(Items listed in a dataset)
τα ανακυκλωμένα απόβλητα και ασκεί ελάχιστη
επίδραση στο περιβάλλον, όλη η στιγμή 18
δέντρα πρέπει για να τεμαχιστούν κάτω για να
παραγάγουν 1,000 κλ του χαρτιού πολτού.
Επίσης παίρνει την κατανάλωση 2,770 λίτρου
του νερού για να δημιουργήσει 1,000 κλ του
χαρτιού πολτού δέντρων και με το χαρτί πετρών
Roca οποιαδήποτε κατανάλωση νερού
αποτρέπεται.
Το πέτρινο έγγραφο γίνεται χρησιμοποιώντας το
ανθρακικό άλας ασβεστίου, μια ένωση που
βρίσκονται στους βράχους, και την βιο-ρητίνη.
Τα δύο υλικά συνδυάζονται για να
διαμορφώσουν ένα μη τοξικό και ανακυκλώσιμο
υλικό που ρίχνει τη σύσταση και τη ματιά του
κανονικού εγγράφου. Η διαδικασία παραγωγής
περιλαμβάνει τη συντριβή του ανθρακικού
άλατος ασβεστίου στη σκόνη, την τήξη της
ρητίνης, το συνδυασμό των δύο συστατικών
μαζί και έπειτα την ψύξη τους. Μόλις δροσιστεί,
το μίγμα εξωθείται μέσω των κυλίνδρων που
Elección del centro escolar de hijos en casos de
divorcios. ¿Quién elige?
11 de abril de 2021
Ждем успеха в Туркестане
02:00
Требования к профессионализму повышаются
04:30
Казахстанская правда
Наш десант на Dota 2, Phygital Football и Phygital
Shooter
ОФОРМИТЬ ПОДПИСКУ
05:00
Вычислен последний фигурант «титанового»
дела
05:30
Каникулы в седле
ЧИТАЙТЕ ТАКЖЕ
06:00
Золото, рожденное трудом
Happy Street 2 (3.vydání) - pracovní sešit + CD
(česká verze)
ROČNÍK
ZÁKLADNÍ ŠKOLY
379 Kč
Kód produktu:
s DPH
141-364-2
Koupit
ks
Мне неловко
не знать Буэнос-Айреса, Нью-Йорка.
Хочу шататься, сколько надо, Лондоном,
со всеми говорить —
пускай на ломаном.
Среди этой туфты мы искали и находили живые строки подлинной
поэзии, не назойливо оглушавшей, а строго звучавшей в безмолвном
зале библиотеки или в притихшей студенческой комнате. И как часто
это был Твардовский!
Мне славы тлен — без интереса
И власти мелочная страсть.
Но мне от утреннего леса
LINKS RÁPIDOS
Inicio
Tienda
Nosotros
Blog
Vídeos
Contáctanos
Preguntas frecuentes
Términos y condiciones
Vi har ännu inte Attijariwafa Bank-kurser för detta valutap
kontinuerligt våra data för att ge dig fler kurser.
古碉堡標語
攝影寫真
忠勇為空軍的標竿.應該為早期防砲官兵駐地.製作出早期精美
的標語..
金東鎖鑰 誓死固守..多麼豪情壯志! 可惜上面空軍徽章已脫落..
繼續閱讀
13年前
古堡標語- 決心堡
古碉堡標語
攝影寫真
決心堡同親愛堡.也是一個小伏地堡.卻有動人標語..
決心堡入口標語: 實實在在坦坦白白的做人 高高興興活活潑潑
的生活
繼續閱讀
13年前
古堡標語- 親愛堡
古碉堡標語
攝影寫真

*WORK ORDER*:
With the first line being the one containing "зале библиотеки или" and the last line the one containing "決心堡同親愛堡.也是一個小伏地堡.卻有動人標語..", transcribe exactly the lines above that fall in that range.

*SOLUTION*:
зале библиотеки или в притихшей студенческой комнате. И как часто
это был Твардовский!
Мне славы тлен — без интереса
И власти мелочная страсть.
Но мне от утреннего леса
LINKS RÁPIDOS
Inicio
Tienda
Nosotros
Blog
Vídeos
Contáctanos
Preguntas frecuentes
Términos y condiciones
Vi har ännu inte Attijariwafa Bank-kurser för detta valutap
kontinuerligt våra data för att ge dig fler kurser.
古碉堡標語
攝影寫真
忠勇為空軍的標竿.應該為早期防砲官兵駐地.製作出早期精美
的標語..
金東鎖鑰 誓死固守..多麼豪情壯志! 可惜上面空軍徽章已脫落..
繼續閱讀
13年前
古堡標語- 決心堡
古碉堡標語
攝影寫真
決心堡同親愛堡.也是一個小伏地堡.卻有動人標語..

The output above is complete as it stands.